Afzelia is a genus of plants in the family Fabaceae. The thirteen species all are trees, native to tropical Africa or Asia.

The genus name of Afzelia is in honour of Adam Afzelius (1750–1837), a Swedish botanist and an apostle of Carl Linnaeus.

==Evolutionary history==
Afzelia is closely related to, and the sister taxon of Intsia. Both Afzelia and Intsia, along with Brodriguesia form the clade Afzelieae within the legume subfamily Detarioideae.

The earliest definitive record of Afzelia in the fossil record is a well-preserved, compression fossil of a leaflet (with cuticle) from the late Oligocene (27.23 Ma) Guang River flora of northwestern Ethiopia (Amhara), named Afzelia afro-arabica. Numerous other records, some which may represent Afzelia (or potentially, Intsia), are known fossil wood occurrences from the Paleogene and Neogene of Africa and Asia and are included in the form genus, Pahudioxylon.

==Species==
12 species are accepted.
- Afzelia africana Sm. ex Pers. – western tropical Africa to Uganda
- Afzelia bella Harms – western and west-central tropical Africa
- Afzelia bipindensis Harms – Ivory Coast and Nigeria to Uganda and Angola
- Afzelia cambodensis Hance – Cambodia
- Afzelia javanica (Miq.) J.Léonard – Sumatra and Java
- Afzelia martabanica (Prain) J.Léonard – Myanmar
- Afzelia pachyloba Harms – Nigeria to Democratic Republic of the Congo
- Afzelia parviflora (Vahl) Hepper – West Africa (Liberia to Côte d'Ivoire) and Angola
- Afzelia peturei De Wild. – Democratic Republic of the Congo and Zambia
- Afzelia quanzensis Welw. – Somalia to Angola and South Africa
- Afzelia rhomboidea (Blanco) Fern.-Vill. – Sumatra, Java, Borneo, and the Philippines
- Afzelia xylocarpa (Kurz) Craib – Indo-China

==Uses==
Afzelia species are used primarily for wood, though some species also have medicinal uses.
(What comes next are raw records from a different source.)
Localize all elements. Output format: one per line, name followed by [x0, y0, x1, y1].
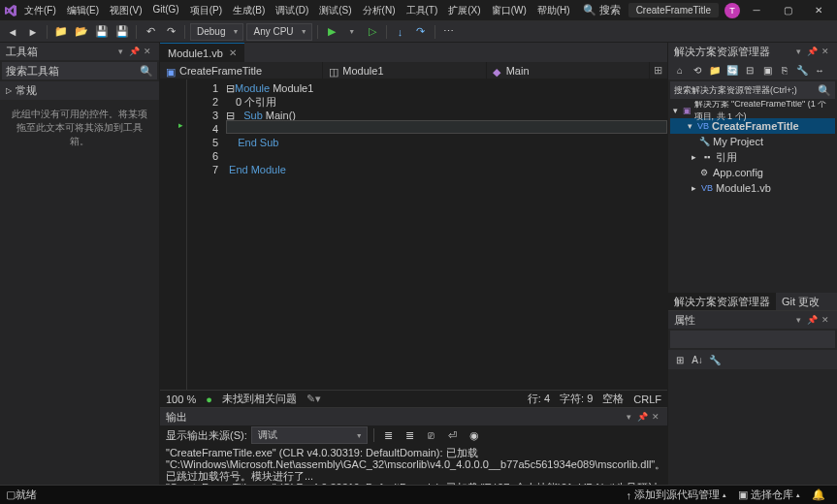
search-clear-icon[interactable]: 🔍 [140, 65, 153, 78]
split-icon[interactable]: ⊞ [650, 64, 667, 77]
nav-module[interactable]: ◫ Module1 [323, 62, 486, 79]
save-icon[interactable]: 💾 [93, 23, 111, 41]
redo-icon[interactable]: ↷ [162, 23, 179, 41]
tab-solution-explorer[interactable]: 解决方案资源管理器 [668, 293, 776, 310]
tab-close-icon[interactable]: ✕ [229, 47, 237, 58]
menu-git[interactable]: Git(G) [147, 2, 183, 19]
nav-back-icon[interactable]: ◄ [4, 23, 21, 41]
close-panel-icon[interactable]: ✕ [142, 46, 153, 57]
close-panel-icon[interactable]: ✕ [820, 46, 831, 57]
menu-build[interactable]: 生成(B) [228, 2, 270, 19]
platform-dropdown[interactable]: Any CPU [246, 23, 311, 41]
toolbar-misc-icon[interactable]: ⋯ [440, 23, 458, 41]
tree-module1[interactable]: ▸ VB Module1.vb [670, 180, 835, 196]
menu-extensions[interactable]: 扩展(X) [443, 2, 485, 19]
pin-icon[interactable]: 📌 [636, 411, 648, 423]
sol-btn-icon[interactable]: 🔄 [724, 62, 740, 78]
nav-fwd-icon[interactable]: ► [24, 23, 42, 41]
config-dropdown[interactable]: Debug [190, 23, 243, 41]
expand-icon[interactable]: ▸ [689, 152, 698, 162]
open-icon[interactable]: 📂 [73, 23, 90, 41]
sol-btn-icon[interactable]: ⎘ [777, 62, 792, 78]
indent-info[interactable]: 空格 [602, 392, 624, 406]
search-box[interactable]: 🔍 搜索 [583, 3, 621, 17]
tab-module1[interactable]: Module1.vb ✕ [160, 43, 244, 62]
issue-indicator-icon[interactable]: ● [206, 394, 212, 405]
sol-btn-icon[interactable]: ▣ [759, 62, 775, 78]
pin-icon[interactable]: 📌 [806, 314, 818, 326]
step-into-icon[interactable]: ↓ [392, 23, 409, 41]
code-editor[interactable]: ▸ 1234567 ⊟Module Module1 0 个引用 ⊟ Sub Ma… [160, 79, 667, 390]
props-icon[interactable]: 🔧 [707, 352, 723, 367]
tree-myproject[interactable]: 🔧 My Project [670, 134, 835, 149]
props-grid[interactable] [668, 369, 837, 485]
brush-icon[interactable]: ✎▾ [306, 393, 321, 405]
expand-icon[interactable]: ▾ [685, 121, 694, 131]
notifications-icon[interactable]: 🔔 [806, 488, 831, 501]
code-area[interactable]: ⊟Module Module1 0 个引用 ⊟ Sub Main() End S… [226, 79, 667, 390]
close-panel-icon[interactable]: ✕ [650, 411, 661, 423]
start-dropdown-icon[interactable]: ▼ [343, 23, 361, 41]
nav-member[interactable]: ◆ Main [487, 62, 650, 79]
source-control-button[interactable]: ↑ 添加到源代码管理 ▴ [621, 488, 733, 502]
close-button[interactable]: ✕ [804, 2, 833, 19]
pin-icon[interactable]: ▾ [623, 411, 634, 423]
solution-search[interactable]: 搜索解决方案资源管理器(Ctrl+;) 🔍 [670, 81, 835, 99]
maximize-button[interactable]: ▢ [773, 2, 802, 19]
close-panel-icon[interactable]: ✕ [820, 314, 831, 326]
nav-project[interactable]: ▣ CreateFrameTitle [160, 62, 323, 79]
tab-git-changes[interactable]: Git 更改 [776, 293, 825, 310]
output-btn-icon[interactable]: ≣ [402, 426, 419, 444]
menu-window[interactable]: 窗口(W) [487, 2, 531, 19]
menu-tools[interactable]: 工具(T) [402, 2, 443, 19]
sol-btn-icon[interactable]: ⊟ [742, 62, 757, 78]
menu-debug[interactable]: 调试(D) [271, 2, 313, 19]
menu-file[interactable]: 文件(F) [19, 2, 61, 19]
solution-header: 解决方案资源管理器 ▾ 📌 ✕ [668, 43, 837, 60]
toolbox-search[interactable]: 搜索工具箱 🔍 [2, 62, 157, 79]
sol-btn-icon[interactable]: 🔧 [794, 62, 810, 78]
output-btn-icon[interactable]: ⏎ [444, 426, 462, 444]
save-all-icon[interactable]: 💾 [113, 23, 131, 41]
alpha-icon[interactable]: A↓ [690, 352, 705, 367]
start-nodebug-icon[interactable]: ▷ [364, 23, 381, 41]
menu-help[interactable]: 帮助(H) [532, 2, 575, 19]
zoom-level[interactable]: 100 % [166, 394, 196, 405]
expand-icon[interactable]: ▾ [672, 106, 680, 115]
categorize-icon[interactable]: ⊞ [672, 352, 688, 367]
menu-edit[interactable]: 编辑(E) [62, 2, 104, 19]
home-icon[interactable]: ⌂ [672, 62, 688, 78]
output-btn-icon[interactable]: ≣ [380, 426, 398, 444]
undo-icon[interactable]: ↶ [142, 23, 159, 41]
output-btn-icon[interactable]: ◉ [466, 426, 483, 444]
user-badge[interactable]: T [724, 3, 740, 18]
toolbox-section[interactable]: ▷ 常规 [0, 81, 159, 100]
select-repo-button[interactable]: ▣ 选择仓库 ▴ [732, 488, 806, 502]
props-object-dropdown[interactable] [670, 331, 835, 348]
sync-icon[interactable]: ⟲ [690, 62, 705, 78]
pin-icon[interactable]: ▾ [114, 46, 126, 57]
breakpoint-margin[interactable] [160, 79, 176, 390]
expand-icon[interactable]: ▸ [689, 183, 698, 193]
eol-info[interactable]: CRLF [633, 394, 661, 405]
output-source-dropdown[interactable]: 调试 [251, 426, 368, 444]
output-btn-icon[interactable]: ⎚ [423, 426, 440, 444]
start-debug-icon[interactable]: ▶ [323, 23, 340, 41]
pin-icon[interactable]: 📌 [128, 46, 140, 57]
new-project-icon[interactable]: 📁 [52, 23, 70, 41]
menu-project[interactable]: 项目(P) [185, 2, 227, 19]
step-over-icon[interactable]: ↷ [412, 23, 430, 41]
minimize-button[interactable]: ─ [742, 2, 771, 19]
tree-solution[interactable]: ▾ ▣ 解决方案 "CreateFrameTitle" (1 个项目, 共 1 … [670, 103, 835, 118]
sol-btn-icon[interactable]: 📁 [707, 62, 723, 78]
menu-view[interactable]: 视图(V) [105, 2, 146, 19]
output-content[interactable]: "CreateFrameTitle.exe" (CLR v4.0.30319: … [160, 445, 667, 485]
pin-icon[interactable]: 📌 [806, 46, 818, 57]
sol-btn-icon[interactable]: ↔ [812, 62, 827, 78]
tree-references[interactable]: ▸ ▪▪ 引用 [670, 149, 835, 165]
menu-test[interactable]: 测试(S) [314, 2, 356, 19]
tree-appconfig[interactable]: ⚙ App.config [670, 165, 835, 180]
pin-icon[interactable]: ▾ [792, 314, 804, 326]
pin-icon[interactable]: ▾ [792, 46, 804, 57]
menu-analyze[interactable]: 分析(N) [358, 2, 401, 19]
The timber is most commonly traded under the collective name "doussie", as well as under name "afzelia." African species are sometimes traded as "African mahogany" or "pod mahogany", despite the genus being botanically unrelated to Meliaceae (mahogany.)

The seeds are red and black and are used as beads.

The wood is often used as the surface material for outdoor velodromes.

The highly figured wood of the Asian species, Afzelia xylocarpa, is sold as Afzelia xylay. The seeds and bark of this species are used as medicine.

The dense and wavy wood of an Afzelia africana is used in ship-building.